In Grimes, the defendant had been indicted for official misconduct. 235 N.J. Super. at 78. We held the trial judge erred in allowing expert testimony on the nature of the office of constable, its scope, and its responsibilities because these are matters of law. Id. at 79. We also held that "[w]here the statutory law is incomplete or unclear . . . a court should take judicial notice of those duties which arise out of the nature of the office." Ibid.

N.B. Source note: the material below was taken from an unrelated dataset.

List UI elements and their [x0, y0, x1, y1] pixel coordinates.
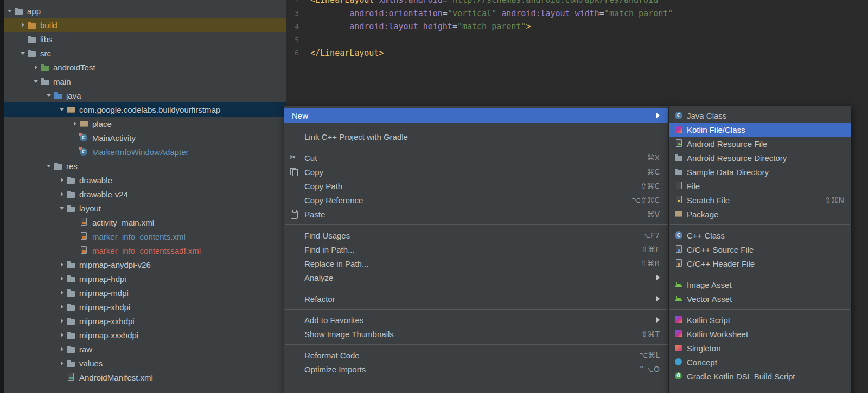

Here, the entire issue of whether a vacancy existed during the effective term of the promotional list could only be resolved by an application of the regulatory framework governing promotions in a Civil Service system to the facts adduced by plaintiff. Our review of the record reveals that the number of vacancies, when each vacancy occurred, and plaintiff's place on the promotional list were not disputed. There was also no dispute about the effective term of the promotional list. The issue to be resolved in this case was whether plaintiff could have been appointed to the last vacancy created when Captain Goldman retired. That was a question of law to be determined by the trial judge, not a question of fact for resolution by the jury. Applying the applicable law to the facts, the City's motion for a directed verdict should have been granted.
Due to our disposition, we need not address the remaining issues raised by the City. We would be remiss, however, if we did not note that the trial judge erroneously allowed plaintiff to introduce evidence of the City's financial condition, and, assuming the existence of a vacancy is a fact issue for resolution by the jury, the charge to the jury was woefully inadequate to allow the jury to discharge its function. In Lockley v. State of New Jersey, Department of Corrections, 177 N.J. 413, 430-31 (2003), the Court stated that the financial condition of a public entity is not useful to the jury's consideration of punitive damages and does not further the goal of deterrence.
As to the charge, the judge summarized the contentions of the parties. He informed the jury that plaintiff contends that he was not promoted to captain prior to the expiration of the promotional list due to his race in violation of the LAD. The judge also advised the jury that defendant City contended that there were only two available budgeted positions and two persons ranked higher than plaintiff on the promotional list. He informed the jury that it was "plaintiff's burden to prove by a preponderance of the evidence that there [were] more than two budgeted captain's positions available prior to the expiration of the D.O.P. list." The judge also instructed the jury how it should order its consideration of plaintiff's claim, if it found there were more than two budgeted positions. Significantly, the judge did not include a single reference to the statutory and regulatory framework governing promotions in the Civil Service. Of particular note is the absence of any advice to the jury that a vacancy is not created when an incumbent announces their intention to retire or resign but only when the person actually vacates the position. In short, this jury was left without any guidance on the applicable law.